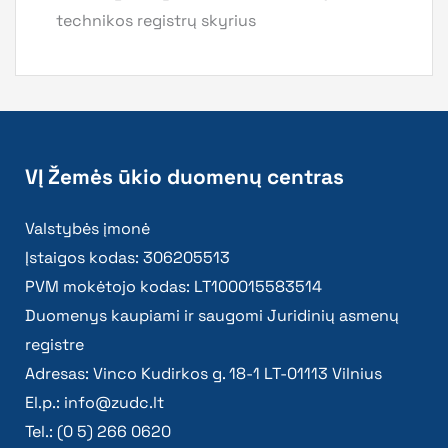
technikos registrų skyrius
VĮ Žemės ūkio duomenų centras
Valstybės įmonė
Įstaigos kodas: 306205513
PVM mokėtojo kodas: LT100015583514
Duomenys kaupiami ir saugomi Juridinių asmenų
registre
Adresas: Vinco Kudirkos g. 18-1 LT-01113 Vilnius
El.p.:
info@zudc.lt
Tel.: (0 5) 266 0620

·····

▸ WHAT IS BEING ASKED:
Write out, exactly as they appear, the lines from the one containing "Įstaigos kodas: 306205513" through the last line of the records above, both included, and nothing more.

▸ ANSWER TO THIS TASK:
Įstaigos kodas: 306205513
PVM mokėtojo kodas: LT100015583514
Duomenys kaupiami ir saugomi Juridinių asmenų
registre
Adresas: Vinco Kudirkos g. 18-1 LT-01113 Vilnius
El.p.:
info@zudc.lt
Tel.: (0 5) 266 0620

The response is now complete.